NFL celebrations have been a hot topic lately, especially since the league decided to change the rules surrounding celebrations by players in the offseason. NFL Commissioner Roger Goodell sent a letter to football fans earlier this year detailing a change to the rules concerning celebrations on the field.

The change in the rules would allow for group celebrations, using the football as a prop in celebrations, and celebrating on the ground. This decision was met with a lot of praise. The league has often been criticized for punishing players when they were just having fun on the field and the NFL has often been referred to as the “No Fun League.”

For example, last season tight end Vernon Davis of the Washington Redskins was penalized for unsportsmanlike conduct for shooting the ball over the goal post after scoring a touchdown. The call was met with some criticism as the celebration did not interrupt play of the game and did not appear to taunt the other team or fans at all. But any celebration involving  the goalpost was not allowed under the former rules. That’s why Davis was hit with that penalty.

Members of the Los Angeles Chargers defense hold court with an endzone celebration against the Buffalo Bills on Sunday, Nov.19, 2017. Photo by Mark Hammond for News4usonline

Things are different now. Gone are the days of 15-yard penalties enforced on the kickoff after a player overzealously celebrates a touchdown. Instead, football fans get to see star players have fun on the field after big plays with often choreographed funny celebrations.

Well-known players such as Antonio Brown and Juju Smith-Schuster have had several funny choreographed celebrations this year like playing hide and seek and simulating weightlifting with a football. Other teams have also got in on the fun as the Minnesota Vikings have played duck-duck-goose, leapfrog, and pretended to eat thanksgiving dinner in the end zone.

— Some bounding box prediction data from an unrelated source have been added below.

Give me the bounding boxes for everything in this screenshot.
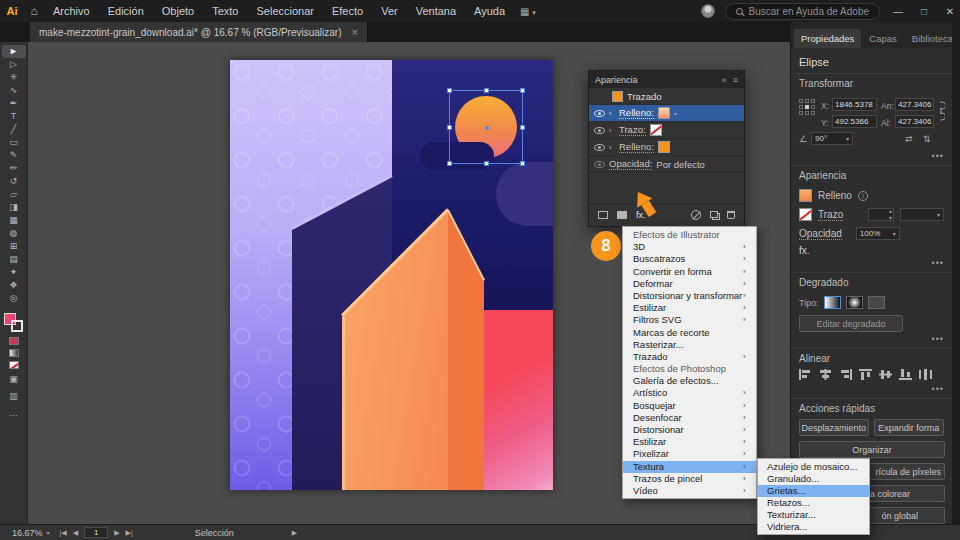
- chevron-down-icon[interactable]: ▾: [674, 110, 677, 117]
- menu-edicion[interactable]: Edición: [99, 0, 153, 22]
- y-input[interactable]: 492.5366: [832, 115, 877, 128]
- draw-mode-button[interactable]: ▣: [2, 373, 26, 386]
- submenu-item-grietas[interactable]: Grietas...: [758, 485, 869, 497]
- align-center-horizontal-icon[interactable]: [819, 369, 832, 382]
- menu-item-trazos-de-pincel[interactable]: Trazos de pincel›: [623, 473, 756, 485]
- home-icon[interactable]: ⌂: [24, 4, 44, 18]
- previous-artboard-icon[interactable]: ◀: [73, 529, 78, 537]
- submenu-item-texturizar[interactable]: Texturizar...: [758, 509, 869, 521]
- account-avatar[interactable]: [701, 4, 715, 18]
- submenu-item-retazos[interactable]: Retazos...: [758, 497, 869, 509]
- toolbar-more-button[interactable]: …: [2, 407, 26, 420]
- menu-item-distorsionar-y-transformar[interactable]: Distorsionar y transformar›: [623, 290, 756, 302]
- menu-texto[interactable]: Texto: [203, 0, 247, 22]
- maximize-button[interactable]: □: [916, 6, 932, 17]
- selection-handle[interactable]: [447, 125, 452, 130]
- selection-tool[interactable]: ►: [2, 45, 26, 58]
- appearance-row-fill-selected[interactable]: › Relleno: ▾: [589, 105, 744, 122]
- next-artboard-icon[interactable]: ▶: [114, 529, 119, 537]
- menu-objeto[interactable]: Objeto: [153, 0, 203, 22]
- selection-handle[interactable]: [520, 125, 525, 130]
- direct-selection-tool[interactable]: ▷: [2, 58, 26, 71]
- stroke-row-label[interactable]: Trazo:: [619, 124, 646, 136]
- menu-item-textura[interactable]: Textura›: [623, 461, 756, 473]
- constrain-proportions-icon[interactable]: [936, 100, 945, 124]
- opacity-label[interactable]: Opacidad: [799, 228, 842, 240]
- stroke-label[interactable]: Trazo: [818, 209, 843, 221]
- menu-item-bosquejar[interactable]: Bosquejar›: [623, 400, 756, 412]
- radial-gradient-icon[interactable]: [846, 296, 863, 309]
- menu-seleccionar[interactable]: Seleccionar: [247, 0, 322, 22]
- screen-mode-button[interactable]: ▥: [2, 390, 26, 403]
- menu-ver[interactable]: Ver: [372, 0, 407, 22]
- arrange-button[interactable]: Organizar: [799, 441, 945, 458]
- add-new-stroke-icon[interactable]: [598, 211, 608, 219]
- selection-handle[interactable]: [520, 88, 525, 93]
- fill-row-swatch[interactable]: [658, 107, 670, 119]
- menu-item-filtros-svg[interactable]: Filtros SVG›: [623, 314, 756, 326]
- magic-wand-tool[interactable]: ✳: [2, 71, 26, 84]
- none-mode-button[interactable]: [9, 361, 19, 369]
- fill2-row-label[interactable]: Relleno:: [619, 141, 654, 153]
- document-tab[interactable]: make-mezzotint-grain_download.ai* @ 16.6…: [30, 22, 368, 42]
- more-options-icon[interactable]: •••: [799, 151, 944, 161]
- stroke-unit-dropdown[interactable]: ▾: [900, 208, 944, 221]
- visibility-icon[interactable]: [594, 161, 605, 168]
- tab-capas[interactable]: Capas: [862, 29, 903, 48]
- scale-tool[interactable]: ▱: [2, 188, 26, 201]
- selection-handle[interactable]: [447, 88, 452, 93]
- submenu-item-granulado[interactable]: Granulado...: [758, 473, 869, 485]
- paintbrush-tool[interactable]: ✎: [2, 149, 26, 162]
- lasso-tool[interactable]: ∿: [2, 84, 26, 97]
- menu-item-marcas-de-recorte[interactable]: Marcas de recorte: [623, 327, 756, 339]
- width-tool[interactable]: ◨: [2, 201, 26, 214]
- more-options-icon[interactable]: •••: [799, 334, 944, 344]
- selection-handle[interactable]: [447, 161, 452, 166]
- menu-item-buscatrazos[interactable]: Buscatrazos›: [623, 253, 756, 265]
- menu-item-distorsionar[interactable]: Distorsionar›: [623, 424, 756, 436]
- align-left-icon[interactable]: [799, 369, 812, 382]
- rotation-angle-dropdown[interactable]: 90° ▾: [811, 132, 853, 145]
- selection-bounding-box[interactable]: [449, 90, 523, 164]
- clear-appearance-icon[interactable]: [691, 210, 701, 220]
- align-bottom-icon[interactable]: [899, 369, 912, 382]
- fill-stroke-indicator[interactable]: [4, 313, 24, 333]
- artwork-cloud-shape[interactable]: [496, 162, 553, 226]
- rectangle-tool[interactable]: ▭: [2, 136, 26, 149]
- selection-handle[interactable]: [484, 88, 489, 93]
- panel-menu-icon[interactable]: ≡: [733, 75, 738, 85]
- status-arrow-icon[interactable]: ▶: [292, 529, 297, 537]
- reference-point-locator[interactable]: [799, 99, 816, 116]
- freeform-gradient-icon[interactable]: [868, 296, 885, 309]
- flip-vertical-icon[interactable]: ⇅: [923, 134, 931, 144]
- rotate-tool[interactable]: ↺: [2, 175, 26, 188]
- stroke-swatch[interactable]: [799, 208, 812, 221]
- menu-item-video[interactable]: Vídeo›: [623, 485, 756, 497]
- fill-row-label[interactable]: Relleno:: [619, 107, 654, 119]
- x-input[interactable]: 1846.5378: [832, 98, 877, 111]
- selection-handle[interactable]: [484, 161, 489, 166]
- expander-icon[interactable]: ›: [609, 127, 615, 134]
- tab-propiedades[interactable]: Propiedades: [794, 29, 861, 48]
- height-input[interactable]: 427.3406: [895, 115, 934, 128]
- first-artboard-icon[interactable]: |◀: [60, 529, 67, 537]
- submenu-item-vidriera[interactable]: Vidriera...: [758, 521, 869, 533]
- fx-button[interactable]: fx.: [799, 245, 944, 256]
- zoom-level-dropdown[interactable]: 16.67% ▾: [8, 527, 54, 539]
- workspace-switcher-icon[interactable]: ▦ ▾: [520, 6, 536, 17]
- minimize-button[interactable]: —: [890, 6, 906, 17]
- stroke-color-swatch[interactable]: [11, 320, 23, 332]
- blend-tool[interactable]: ❖: [2, 279, 26, 292]
- menu-item-galeria-de-efectos[interactable]: Galería de efectos...: [623, 375, 756, 387]
- eyedropper-tool[interactable]: ✦: [2, 266, 26, 279]
- gradient-tool[interactable]: ▤: [2, 253, 26, 266]
- tab-close-icon[interactable]: ×: [352, 26, 358, 38]
- appearance-row-stroke[interactable]: › Trazo:: [589, 122, 744, 139]
- line-segment-tool[interactable]: ╱: [2, 123, 26, 136]
- shape-builder-tool[interactable]: ◍: [2, 227, 26, 240]
- appearance-row-path[interactable]: Trazado: [589, 88, 744, 105]
- menu-item-trazado[interactable]: Trazado›: [623, 351, 756, 363]
- width-input[interactable]: 427.3406: [895, 98, 934, 111]
- flip-horizontal-icon[interactable]: ⇄: [905, 134, 913, 144]
- align-center-vertical-icon[interactable]: [879, 369, 892, 382]
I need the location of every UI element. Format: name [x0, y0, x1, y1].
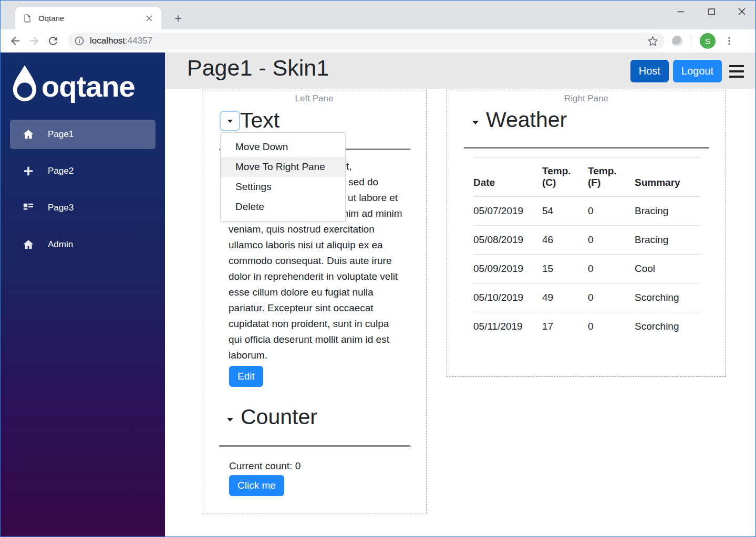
- click-me-button[interactable]: Click me: [229, 475, 284, 496]
- sidebar-item-label: Page2: [48, 166, 74, 176]
- menu-item-move-to-right-pane[interactable]: Move To Right Pane: [221, 157, 345, 177]
- module-actions-dropdown-button[interactable]: [220, 111, 240, 131]
- counter-module-header: Counter: [227, 404, 317, 429]
- caret-down-icon[interactable]: [227, 418, 233, 422]
- minimize-button[interactable]: [672, 4, 689, 19]
- menu-item-delete[interactable]: Delete: [221, 197, 345, 217]
- home-icon: [23, 239, 34, 250]
- new-tab-button[interactable]: +: [171, 12, 185, 26]
- col-header-summary: Summary: [635, 158, 700, 197]
- url-port: :44357: [125, 36, 152, 46]
- cell-date: 05/09/2019: [473, 255, 542, 283]
- sidebar-item-admin[interactable]: Admin: [10, 230, 156, 259]
- header-actions: Host Logout: [630, 60, 744, 82]
- table-row: 05/09/2019 15 0 Cool: [473, 255, 700, 283]
- tab-title: Oqtane: [38, 14, 144, 23]
- reload-icon[interactable]: [47, 35, 59, 47]
- cell-summary: Bracing: [635, 196, 700, 226]
- table-row: 05/07/2019 54 0 Bracing: [473, 196, 700, 226]
- cell-date: 05/08/2019: [473, 226, 542, 255]
- oqtane-logo-text: oqtane: [42, 69, 135, 103]
- cell-date: 05/11/2019: [473, 312, 542, 341]
- page-header: Page1 - Skin1 Host Logout: [165, 52, 755, 89]
- main-content: Page1 - Skin1 Host Logout Left Pane Text…: [165, 52, 755, 537]
- home-icon: [23, 129, 34, 140]
- forward-icon[interactable]: [28, 35, 40, 47]
- bookmark-star-icon[interactable]: [647, 36, 658, 47]
- host-button[interactable]: Host: [630, 60, 669, 82]
- sidebar-nav: Page1 Page2 Page3 Admin: [1, 120, 165, 259]
- current-count-text: Current count: 0: [229, 460, 301, 472]
- site-info-icon[interactable]: [74, 36, 85, 46]
- cell-summary: Cool: [635, 255, 700, 283]
- list-icon: [23, 202, 34, 214]
- oqtane-logo: oqtane: [1, 52, 165, 105]
- cell-summary: Bracing: [635, 226, 700, 255]
- sidebar-item-label: Page1: [48, 129, 74, 140]
- browser-tab[interactable]: Oqtane: [15, 7, 161, 29]
- page-title: Page1 - Skin1: [187, 55, 329, 81]
- cell-temp-f: 0: [588, 312, 635, 341]
- weather-module-title: Weather: [486, 107, 567, 132]
- plus-icon: [23, 165, 34, 177]
- cell-temp-c: 17: [542, 312, 588, 341]
- toolbar-separator: [691, 35, 691, 47]
- browser-menu-icon[interactable]: [724, 36, 734, 46]
- menu-item-settings[interactable]: Settings: [221, 177, 345, 197]
- text-module-title: Text: [240, 108, 279, 133]
- toolbar-right: S: [672, 33, 734, 49]
- text-module-header: Text: [220, 108, 279, 133]
- sidebar: oqtane Page1 Page2 Page3 Admin: [1, 52, 165, 537]
- cell-temp-f: 0: [588, 226, 635, 255]
- cell-temp-c: 54: [542, 196, 588, 226]
- hamburger-menu-icon[interactable]: [729, 65, 744, 78]
- caret-down-icon: [227, 120, 233, 123]
- cell-temp-c: 46: [542, 226, 588, 255]
- table-row: 05/10/2019 49 0 Scorching: [473, 283, 700, 312]
- extension-icon[interactable]: [672, 36, 682, 46]
- col-header-temp-f: Temp. (F): [588, 158, 635, 197]
- right-pane-label: Right Pane: [447, 93, 726, 104]
- table-row: 05/11/2019 17 0 Scorching: [473, 312, 700, 341]
- weather-table: Date Temp. (C) Temp. (F) Summary 05/07/2…: [473, 157, 700, 341]
- sidebar-item-page3[interactable]: Page3: [10, 193, 156, 223]
- col-header-temp-c: Temp. (C): [542, 158, 588, 197]
- sidebar-item-page1[interactable]: Page1: [10, 120, 156, 149]
- close-button[interactable]: [733, 4, 750, 19]
- sidebar-item-page2[interactable]: Page2: [10, 156, 156, 186]
- maximize-button[interactable]: [703, 4, 720, 19]
- url-text[interactable]: localhost:44357: [90, 36, 647, 46]
- cell-temp-f: 0: [588, 196, 635, 226]
- right-pane: Right Pane Weather Date Temp. (C) Temp. …: [447, 90, 726, 377]
- weather-table-body: 05/07/2019 54 0 Bracing 05/08/2019 46 0 …: [473, 196, 700, 341]
- window-controls: [672, 4, 750, 19]
- browser-window: Oqtane + localhost:44357 S: [0, 0, 756, 537]
- cell-summary: Scorching: [635, 283, 700, 312]
- weather-module-divider: [464, 147, 709, 149]
- browser-titlebar: Oqtane +: [1, 1, 755, 29]
- cell-temp-f: 0: [588, 255, 635, 283]
- app-root: oqtane Page1 Page2 Page3 Admin: [1, 52, 755, 537]
- cell-date: 05/07/2019: [473, 196, 542, 226]
- cell-temp-c: 15: [542, 255, 588, 283]
- caret-down-icon[interactable]: [472, 121, 479, 124]
- cell-temp-f: 0: [588, 283, 635, 312]
- tab-close-icon[interactable]: [144, 14, 154, 23]
- counter-module-title: Counter: [241, 404, 317, 429]
- address-bar[interactable]: localhost:44357: [68, 33, 665, 49]
- profile-avatar[interactable]: S: [700, 33, 716, 49]
- edit-button[interactable]: Edit: [229, 366, 263, 387]
- page-favicon-icon: [23, 14, 32, 23]
- menu-item-move-down[interactable]: Move Down: [221, 137, 345, 157]
- col-header-date: Date: [473, 158, 542, 197]
- counter-module-divider: [219, 445, 410, 447]
- oqtane-droplet-icon: [8, 64, 40, 105]
- browser-toolbar: localhost:44357 S: [1, 29, 755, 52]
- left-pane-label: Left Pane: [202, 93, 426, 104]
- cell-date: 05/10/2019: [473, 283, 542, 312]
- url-host: localhost: [90, 36, 125, 46]
- sidebar-item-label: Admin: [48, 239, 73, 250]
- back-icon[interactable]: [9, 35, 22, 47]
- logout-button[interactable]: Logout: [673, 60, 722, 82]
- module-actions-menu: Move Down Move To Right Pane Settings De…: [220, 132, 346, 222]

However, it is important to note that just several years ago there were people criticizing quarterback Cam Newton of the Carolina Panthers for simply dancing (dabbing) in the end zone as a celebration. This was completely legal under the NFL’s rules at the time but he still drew a lot of criticism for it, namely from a woman in Tennessee who witnessed his dancing up close.

Endzone celebrations in the NFL have become a prominent display of fun for players. Photo by Mark Hammond for News4usonline

The woman was attending a game with her nine-year-old daughter in Tennessee where the Titans were playing the Panthers and after Newton scored a touchdown he started dancing in the end zone like he normally does after a score. The woman proceeded to write a letter to a news outlet calling the dance arrogant and not setting a good example of sportsmanship.

Although this woman has the right to do this, it has to be noted that there has been absolutely no criticism of other quarterbacks like Tom Brady and Phillip Rivers for their rage fueled tantrums on the field towards referees or teammates during the game. These antics certainly do not seem to be acceptable as a role model for children.

However, these players are still heralded and get unwavering support, while the tantrums they throw are just seen as part of their competitive nature. A double-standard? Yes.

While Newton and the Panthers have muted their celebration parties this season, the NFL is in a very unique place at the moment. The league, up until this season, had been a focus point of backlash when players were criticized for perfectly legal touchdown dances. It’s a whole new ballgame now. It is a new day. Celebrations that would have been prohibited under the old NFL rules are now embraced.

Newton’s widely popular dabbing was routinely mocked and criticized.  Today, a team can play duck-duck-goose in the endzone and the celebration is cheered. The NFL is certainly an interesting place.